So began six weeks of intense conflict along the Minnesota frontier as the Dakotas clashed with settlers and federal troops, all the while searching for allies in their struggle. Once the uprising was smashed and the Dakotas captured, a military commission was convened, which quickly found more that three hundred Indians guilty of murder. President Lincoln, embroiled in the most devastating period of the Civil War, personally intervened in order to spare the lives of 265 of the condemned men, but the toll on the Dakota nation was still staggering: a way of life destroyed, a tribe forcibly relocated to barren and unfamiliar territory and 38 Dakota warriors hanged - the largest government sanctioned execution in American history.

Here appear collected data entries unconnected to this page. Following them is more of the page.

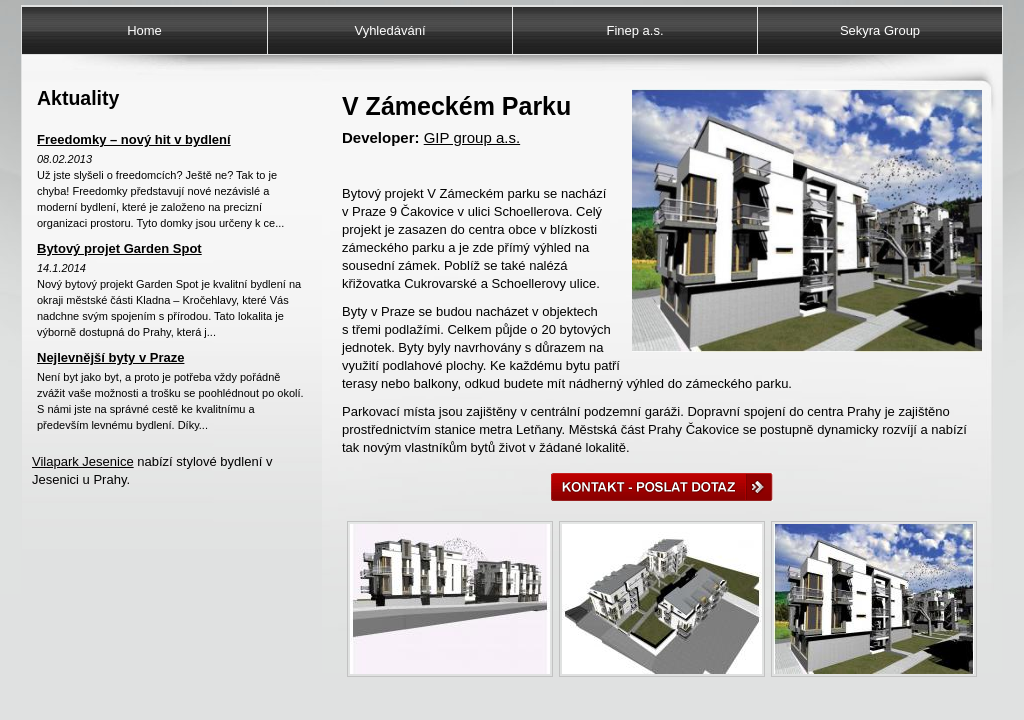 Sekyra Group (880, 30)
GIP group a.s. (472, 137)
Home (144, 30)
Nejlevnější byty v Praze (110, 357)
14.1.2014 (61, 268)
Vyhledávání (389, 30)
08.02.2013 (64, 159)
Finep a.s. (634, 30)
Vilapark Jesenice (83, 461)
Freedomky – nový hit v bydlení (134, 139)
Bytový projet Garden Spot (119, 248) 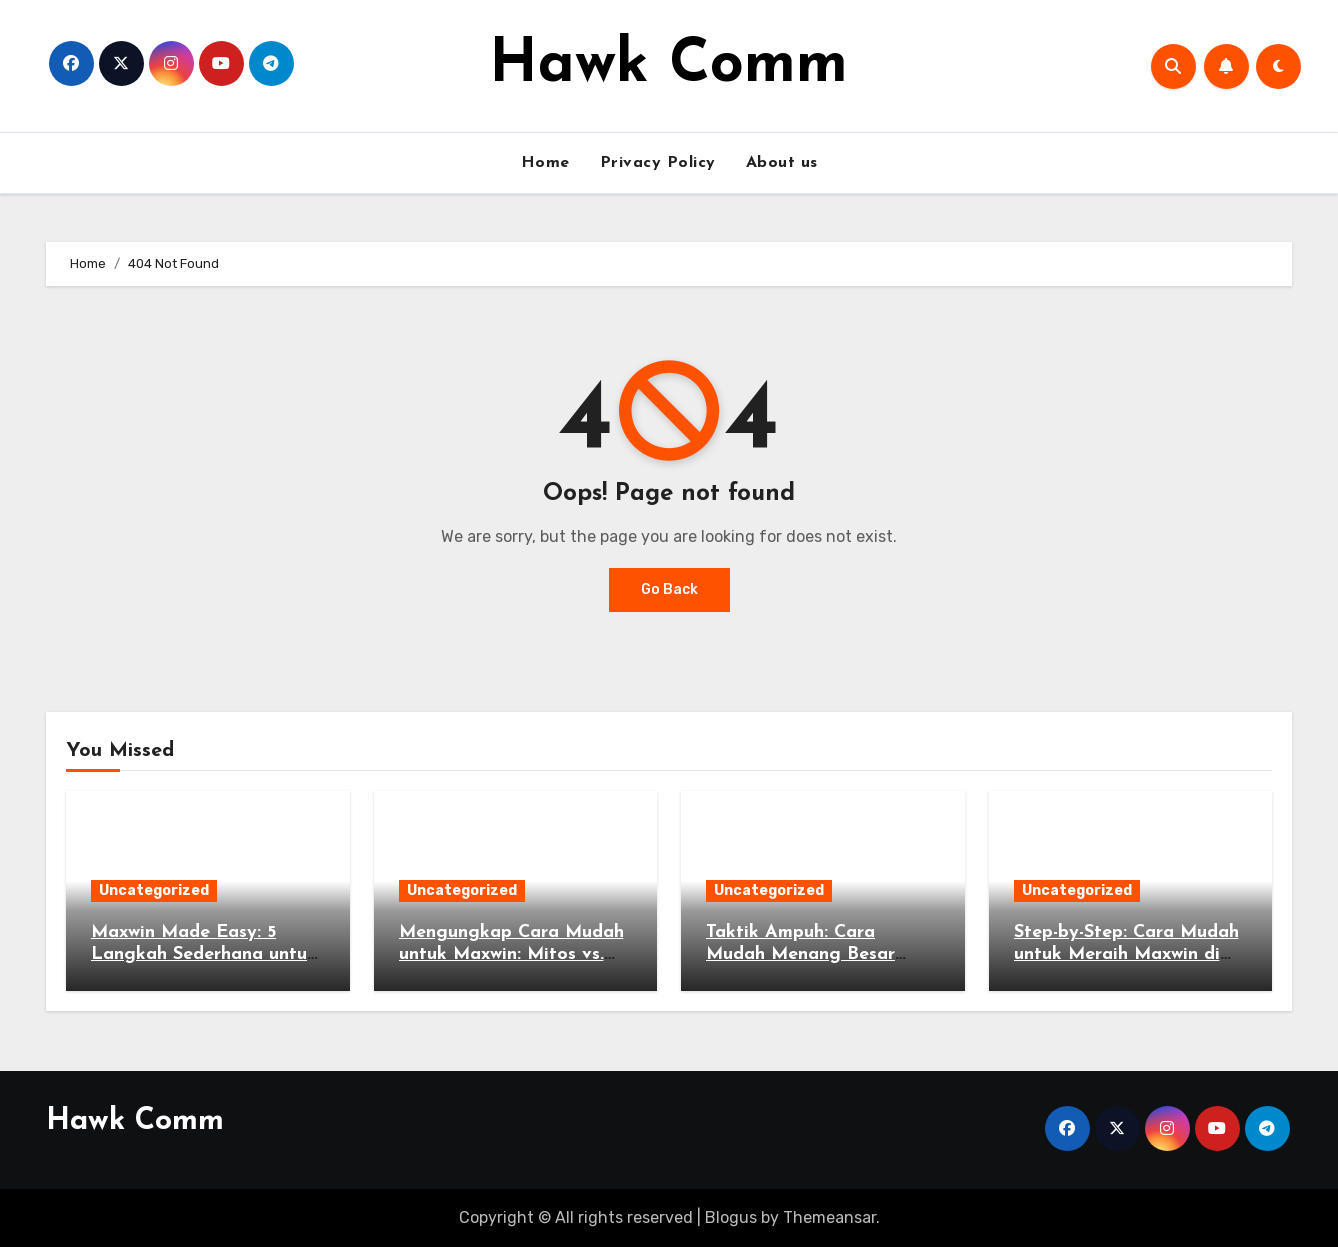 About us (782, 163)
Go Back (669, 589)
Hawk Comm (668, 66)
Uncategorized (154, 890)
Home (545, 163)
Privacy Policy (658, 163)
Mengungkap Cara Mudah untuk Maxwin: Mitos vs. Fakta (511, 954)
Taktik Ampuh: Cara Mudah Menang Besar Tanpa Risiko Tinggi (800, 954)
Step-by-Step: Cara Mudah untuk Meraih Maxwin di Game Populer (1126, 954)
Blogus (731, 1217)
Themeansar (829, 1217)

Scott W. Berg recounts the conflict through the stories of several remarkable characters, including Little Crow, who foresaw how ruinous the conflict would be for his tribe; Sarah Wakefield, who had been captured by the Dakotas, then vilified as an "Indian Lover" when she defended them; Minnesota bishop Henry Benjamin Whipple, who was a tireless advocate for the Indians' cause; and Lincoln, who transcended his own family history to pursue justice.
Written with uncommon immediacy and insight, 38 Nooses details these events within the larger context of the Civil War, the history of the Dakota people and the subsequent United States-Indian wars. It is a revelation of an over looked but seminal moment in American history.